Page:Verne - L’Étoile du sud, Hetzel, 1884.djvu/175

Cette page a été validée par deux contributeurs.
171
UN STEEPLE-CHASE AFRICAIN.

Par ce soleil éclatant dont les rayons tombaient presque à pic, dans cette plaine nue inondée d’une lumière éblouissante, à travers cette atmosphère nettoyée par une violente brise d’est qui régnait alors, il n’y avait pas le moindre doute à conserver.

Tous deux furent si ravis de cette découverte que leur premier mouvement fut de la célébrer par une véritable fantasia arabe. Cyprien poussa un hurrah joyeux, Lî un « hugh ! » qui avait la même signification. Puis, ils mirent leurs girafes au grand trot.

Évidemment, Matakit avait aperçu le Napolitain, qui commençait à gagner sur lui ; mais il ne pouvait voir son ancien maître et son camarade du Kopje, encore trop éloignés à la lisière de la plaine.

Aussi le jeune Cafre, à la vue de ce Pantalacci, qui n’était point homme à lui faire quartier, qui, sans nulle explication, le tuerait comme un chien, pressait-il le plus qu’il pouvait sa carriole traînée par l’autruche. La rapide bête dévorait l’espace, comme on dit. Elle le dévorait même si bien qu’elle buta tout à coup contre une grosse pierre. Il y eut une si violente secousse, que l’essieu de la carriole, fatigué par ce long et pénible voyage, cassa net. Aussitôt l’une des roues s’échappant de son axe, Matakit et son véhicule, l’un portant l’autre, s’étalèrent au beau milieu du chemin.

Le malheureux Cafre fut horriblement endommagé par sa chute. Mais la terreur qui le possédait résista même à un pareil choc, ou plutôt elle ne fit que redoubler.
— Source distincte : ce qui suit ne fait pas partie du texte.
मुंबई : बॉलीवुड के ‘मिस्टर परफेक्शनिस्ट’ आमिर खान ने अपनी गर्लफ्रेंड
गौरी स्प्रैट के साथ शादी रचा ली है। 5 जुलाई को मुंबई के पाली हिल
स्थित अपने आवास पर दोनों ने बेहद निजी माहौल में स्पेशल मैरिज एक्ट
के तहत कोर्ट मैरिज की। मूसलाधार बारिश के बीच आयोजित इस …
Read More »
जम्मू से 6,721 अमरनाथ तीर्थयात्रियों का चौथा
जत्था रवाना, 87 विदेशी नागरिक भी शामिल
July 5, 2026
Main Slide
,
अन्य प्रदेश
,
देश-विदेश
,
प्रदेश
Bien convaincu que c’en était fait de lui, s’il se laissait rejoindre par ce cruel Napolitain, il se releva au plus vite, détela d’un tour de main son autruche, et, s’élançant à califourchon sur elle, il la remit au galop.
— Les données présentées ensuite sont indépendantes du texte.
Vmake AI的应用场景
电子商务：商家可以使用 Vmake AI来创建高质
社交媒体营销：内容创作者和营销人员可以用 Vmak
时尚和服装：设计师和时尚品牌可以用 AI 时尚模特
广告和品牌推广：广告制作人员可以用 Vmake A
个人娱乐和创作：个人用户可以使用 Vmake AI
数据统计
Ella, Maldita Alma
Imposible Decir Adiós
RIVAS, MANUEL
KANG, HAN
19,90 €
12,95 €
Alors commença un steeple-chase vertigineux, et tel que le monde n’en a jamais vu depuis les spectacles du cirque romain, où les courses d’autruches et de girafes faisaient souvent partie du programme.
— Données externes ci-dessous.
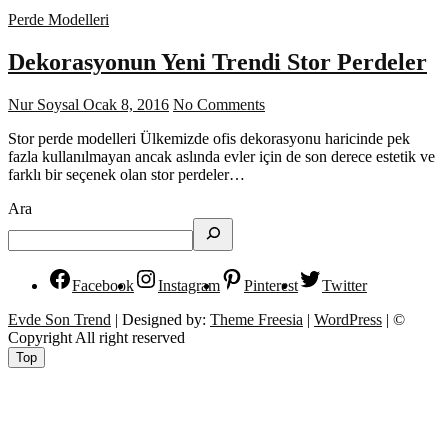
Perde Modelleri
Dekorasyonun Yeni Trendi Stor Perdeler
Nur Soysal
Ocak 8, 2016
No Comments
Stor perde modelleri Ülkemizde ofis dekorasyonu haricinde pek
fazla kullanılmayan ancak aslında evler için de son derece estetik ve
farklı bir seçenek olan stor perdeler…
Ara
Facebook
Instagram
Pinterest
Twitter
Evde Son Trend
| Designed by:
Theme Freesia
|
WordPress
| ©
Copyright All right reserved
Top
En effet, pendant qu’Annibal Pantalacci poursuivait Matakit, Cyprien et Lî se lançaient sur les traces de l’un et de l’autre. N’avaient-ils pas intérêt à s’emparer de tous les deux, du jeune Cafre, pour en finir avec cette question du diamant volé, du misérable Napolitain, pour le châtier comme il méritait de l’être ?

Aussi les girafes, lancées à fond de train par leurs cavaliers, qui avaient vu l’accident, allaient-elles presque aussi vite que des chevaux pur sang, leurs longs cous tendus en avant, la bouche ouverte, les oreilles renversées, éperonnées, cravachées, forcées à fournir toute la vitesse qu’elles pouvaient développer.